» **What to produce**:
Here the answer must be the exact run of lines from the line holding "Verunreinigung oder Kontamination des" to the end of the material below, and nothing else.

____________________

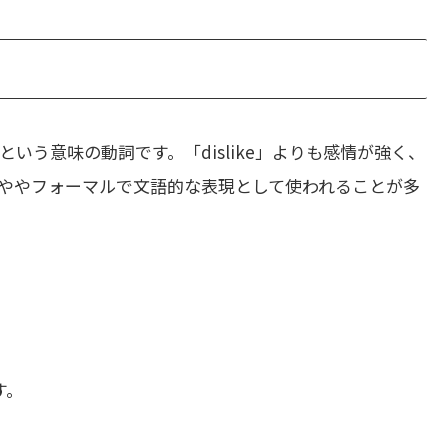
いう意味の動詞です。「dislike」よりも感情が強く、
ややフォーマルで文語的な表現として使われることが多
す。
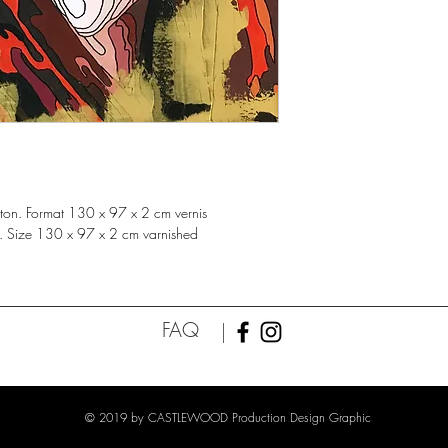
 coton. Format 130 x 97 x 2 cm vernis
as. Size 130 x 97 x 2 cm varnished
FAQ
© 2019 by CASTLEWOOD Production Design Graphic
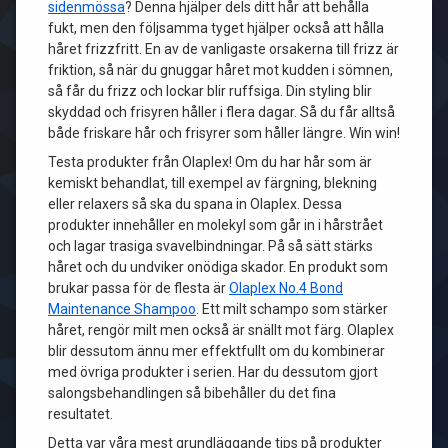
sidenmössa
? Denna hjälper dels ditt hår att behålla
fukt, men den följsamma tyget hjälper också att hålla
håret frizzfritt. En av de vanligaste orsakerna till frizz är
friktion, så när du gnuggar håret mot kudden i sömnen,
så får du frizz och lockar blir ruffsiga. Din styling blir
skyddad och frisyren håller i flera dagar. Så du får alltså
både friskare hår och frisyrer som håller längre. Win win!
Testa produkter från Olaplex! Om du har hår som är
kemiskt behandlat, till exempel av färgning, blekning
eller relaxers så ska du spana in Olaplex. Dessa
produkter innehåller en molekyl som går in i hårstrået
och lagar trasiga svavelbindningar. På så sätt stärks
håret och du undviker onödiga skador. En produkt som
brukar passa för de flesta är
Olaplex No.4 Bond
Maintenance Shampoo
. Ett milt schampo som stärker
håret, rengör milt men också är snällt mot färg. Olaplex
blir dessutom ännu mer effektfullt om du kombinerar
med övriga produkter i serien. Har du dessutom gjort
salongsbehandlingen så bibehåller du det fina
resultatet.
Detta var våra mest grundläggande tips på produkter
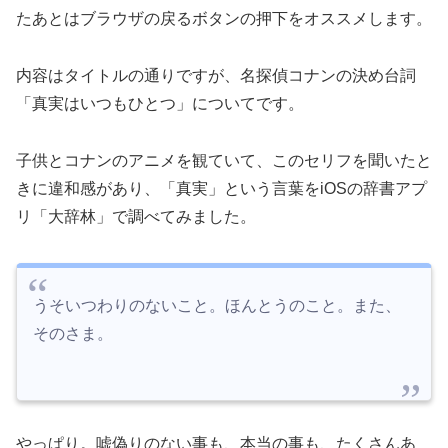
たあとはブラウザの戻るボタンの押下をオススメします。
内容はタイトルの通りですが、名探偵コナンの決め台詞
「真実はいつもひとつ」についてです。
子供とコナンのアニメを観ていて、このセリフを聞いたと
きに違和感があり、「真実」という言葉をiOSの辞書アプ
リ「大辞林」で調べてみました。
うそいつわりのないこと。ほんとうのこと。また、
そのさま。
やっぱり。嘘偽りのない事も、本当の事も、たくさんあ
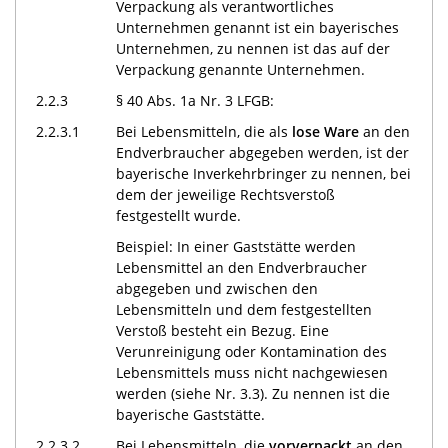
Verpackung als verantwortliches
Unternehmen genannt ist ein bayerisches
Unternehmen, zu nennen ist das auf der
Verpackung genannte Unternehmen.
2.2.3
§ 40 Abs. 1a Nr. 3 LFGB:
2.2.3.1
Bei Lebensmitteln, die als
lose Ware
an den
Endverbraucher abgegeben werden, ist der
bayerische Inverkehrbringer zu nennen, bei
dem der jeweilige Rechtsverstoß
festgestellt wurde.
Beispiel: In einer Gaststätte werden
Lebensmittel an den Endverbraucher
abgegeben und zwischen den
Lebensmitteln und dem festgestellten
Verstoß besteht ein Bezug. Eine
Verunreinigung oder Kontamination des
Lebensmittels muss nicht nachgewiesen
werden (siehe Nr. 3.3). Zu nennen ist die
bayerische Gaststätte.
2.2.3.2
Bei Lebensmitteln, die
vorverpackt
an den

____________________

» **Exercise answer**:
Verunreinigung oder Kontamination des
Lebensmittels muss nicht nachgewiesen
werden (siehe Nr. 3.3). Zu nennen ist die
bayerische Gaststätte.
2.2.3.2
Bei Lebensmitteln, die
vorverpackt
an den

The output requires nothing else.